== Segment start ==

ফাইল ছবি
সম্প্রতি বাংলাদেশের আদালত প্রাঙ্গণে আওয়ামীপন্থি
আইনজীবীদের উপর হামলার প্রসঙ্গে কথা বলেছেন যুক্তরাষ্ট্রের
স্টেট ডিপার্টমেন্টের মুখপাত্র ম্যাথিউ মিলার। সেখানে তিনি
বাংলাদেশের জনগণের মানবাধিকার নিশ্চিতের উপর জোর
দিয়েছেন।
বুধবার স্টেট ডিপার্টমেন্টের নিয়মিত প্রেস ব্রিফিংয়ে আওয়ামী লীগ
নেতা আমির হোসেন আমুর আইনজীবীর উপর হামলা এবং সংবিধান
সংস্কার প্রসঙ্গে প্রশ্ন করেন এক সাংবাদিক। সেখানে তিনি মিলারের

== Segment end ==
== Segment start ==

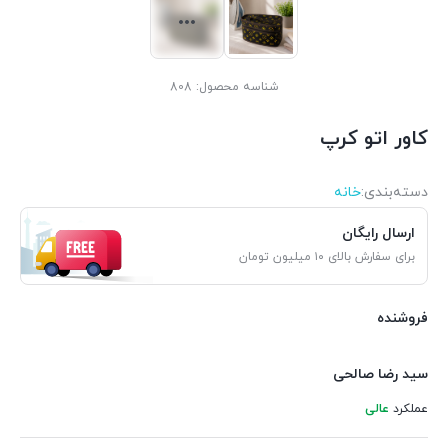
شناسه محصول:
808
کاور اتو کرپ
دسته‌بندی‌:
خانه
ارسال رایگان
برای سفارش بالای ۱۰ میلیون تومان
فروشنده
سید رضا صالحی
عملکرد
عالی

== Segment end ==

Sift through the entries and copy every line with "আইনজ".

আইনজীবীদের উপর হামলার প্রসঙ্গে কথা বলেছেন যুক্তরাষ্ট্রের
নেতা আমির হোসেন আমুর আইনজীবীর উপর হামলা এবং সংবিধান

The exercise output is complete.